Tripwire has released a free Python script that’s designed to help organizations determine if their servers are affected by the recently patched Man-in-the Middle (MitM) vulnerability in OpenSSL.
The ChangeCipherSpec (CCS) injection vulnerability (CVE-2014-0224) is said to have existed for more than 15 years and should be treated seriously. However, the vulnerability is not as dangerous as the Heartbleed bug, as an attacker needs to be able to position himself between the client and the server in order to decrypt or modify traffic.
The OpenSSL CSS inject test script from Tripwire can detect the existence of the OpenSSL security hole on servers running a wide range of configurations.
“It attempts to negotiate using each affected protocol version (SSLv3, TLSv1, TLSv1.1, and TLSv1.2) advertising a comprehensive set of ciphers,” Tripwire’s Craig Young explained in a blog post.
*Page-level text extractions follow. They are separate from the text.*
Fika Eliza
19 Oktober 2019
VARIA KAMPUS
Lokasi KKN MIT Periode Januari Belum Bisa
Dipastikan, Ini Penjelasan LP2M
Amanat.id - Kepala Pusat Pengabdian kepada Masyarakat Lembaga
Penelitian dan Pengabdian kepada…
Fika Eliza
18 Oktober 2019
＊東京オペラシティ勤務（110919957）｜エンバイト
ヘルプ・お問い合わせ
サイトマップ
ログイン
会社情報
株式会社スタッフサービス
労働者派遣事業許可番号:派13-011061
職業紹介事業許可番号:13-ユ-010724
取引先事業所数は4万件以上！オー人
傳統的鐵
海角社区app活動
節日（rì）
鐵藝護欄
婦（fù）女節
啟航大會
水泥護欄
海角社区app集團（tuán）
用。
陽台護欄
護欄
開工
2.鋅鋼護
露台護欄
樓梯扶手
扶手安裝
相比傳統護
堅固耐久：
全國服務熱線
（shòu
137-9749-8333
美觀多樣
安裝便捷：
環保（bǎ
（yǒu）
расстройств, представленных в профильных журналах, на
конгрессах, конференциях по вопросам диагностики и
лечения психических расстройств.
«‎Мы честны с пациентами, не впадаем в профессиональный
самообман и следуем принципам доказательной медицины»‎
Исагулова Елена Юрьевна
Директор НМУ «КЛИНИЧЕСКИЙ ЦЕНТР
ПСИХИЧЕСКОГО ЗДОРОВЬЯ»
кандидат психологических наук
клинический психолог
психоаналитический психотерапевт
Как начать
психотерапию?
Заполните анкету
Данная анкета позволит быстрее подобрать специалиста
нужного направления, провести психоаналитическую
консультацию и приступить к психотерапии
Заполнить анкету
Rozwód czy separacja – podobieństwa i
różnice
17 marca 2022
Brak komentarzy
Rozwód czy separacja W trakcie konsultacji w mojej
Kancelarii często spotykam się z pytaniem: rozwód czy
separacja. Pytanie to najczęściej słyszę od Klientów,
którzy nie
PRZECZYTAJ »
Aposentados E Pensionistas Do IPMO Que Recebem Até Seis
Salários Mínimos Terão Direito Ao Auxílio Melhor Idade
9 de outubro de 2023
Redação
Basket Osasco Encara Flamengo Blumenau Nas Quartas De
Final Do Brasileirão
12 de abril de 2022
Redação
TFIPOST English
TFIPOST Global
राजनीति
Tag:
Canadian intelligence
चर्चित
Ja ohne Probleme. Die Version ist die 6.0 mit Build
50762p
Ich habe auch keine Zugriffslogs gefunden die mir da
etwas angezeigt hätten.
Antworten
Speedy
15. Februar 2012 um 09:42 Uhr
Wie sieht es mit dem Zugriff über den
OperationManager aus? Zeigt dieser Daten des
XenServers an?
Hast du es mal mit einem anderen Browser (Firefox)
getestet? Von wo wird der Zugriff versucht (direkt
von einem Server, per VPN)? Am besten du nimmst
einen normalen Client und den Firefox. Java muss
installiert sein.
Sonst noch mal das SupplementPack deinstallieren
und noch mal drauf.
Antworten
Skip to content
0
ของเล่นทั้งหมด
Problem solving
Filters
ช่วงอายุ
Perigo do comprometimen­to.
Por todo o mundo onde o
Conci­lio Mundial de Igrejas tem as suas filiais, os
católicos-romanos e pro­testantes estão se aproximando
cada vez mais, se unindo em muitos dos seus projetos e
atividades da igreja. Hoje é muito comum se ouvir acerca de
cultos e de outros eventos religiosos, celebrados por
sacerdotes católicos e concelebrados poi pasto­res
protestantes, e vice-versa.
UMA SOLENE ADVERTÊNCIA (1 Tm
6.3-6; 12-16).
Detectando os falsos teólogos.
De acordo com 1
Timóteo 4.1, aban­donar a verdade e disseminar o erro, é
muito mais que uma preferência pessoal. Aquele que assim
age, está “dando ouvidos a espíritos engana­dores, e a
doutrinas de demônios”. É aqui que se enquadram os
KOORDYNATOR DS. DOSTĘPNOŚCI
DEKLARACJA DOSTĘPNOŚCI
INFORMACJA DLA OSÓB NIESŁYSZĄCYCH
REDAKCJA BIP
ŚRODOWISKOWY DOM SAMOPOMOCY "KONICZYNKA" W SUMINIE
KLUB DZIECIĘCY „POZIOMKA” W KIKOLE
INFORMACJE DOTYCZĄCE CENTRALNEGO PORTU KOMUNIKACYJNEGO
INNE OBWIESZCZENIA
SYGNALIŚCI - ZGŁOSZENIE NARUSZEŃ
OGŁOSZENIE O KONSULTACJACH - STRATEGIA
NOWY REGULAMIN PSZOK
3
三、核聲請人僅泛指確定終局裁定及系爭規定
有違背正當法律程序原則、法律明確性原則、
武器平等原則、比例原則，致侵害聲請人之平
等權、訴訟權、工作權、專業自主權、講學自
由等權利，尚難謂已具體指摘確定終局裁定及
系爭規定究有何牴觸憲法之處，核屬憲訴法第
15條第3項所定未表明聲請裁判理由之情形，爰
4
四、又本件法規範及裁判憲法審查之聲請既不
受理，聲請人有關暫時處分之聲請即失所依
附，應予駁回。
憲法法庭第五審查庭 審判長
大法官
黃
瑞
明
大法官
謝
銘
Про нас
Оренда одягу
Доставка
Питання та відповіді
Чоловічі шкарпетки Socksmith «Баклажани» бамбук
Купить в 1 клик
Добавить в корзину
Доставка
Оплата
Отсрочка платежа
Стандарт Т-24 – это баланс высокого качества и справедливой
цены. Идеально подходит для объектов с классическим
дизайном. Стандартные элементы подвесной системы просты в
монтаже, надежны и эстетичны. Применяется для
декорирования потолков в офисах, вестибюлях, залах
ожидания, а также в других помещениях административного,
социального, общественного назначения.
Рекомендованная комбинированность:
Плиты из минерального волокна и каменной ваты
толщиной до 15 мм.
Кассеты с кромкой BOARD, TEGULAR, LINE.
“This script is designed to recognize when an SSL server does not actively reject an early CCS message. This behavior is indicative of whether an OpenSSL library has been patched to enforce the proper message order,” Young noted.
Experts have highlighted the fact that servers running a version of OpenSSL prior to 1.0.1 are unlikely to be exploited, but users should ensure their systems are patched just to be safe.
The OpenSSL CCS Inject Test Script is available for download on Tripwire’s website.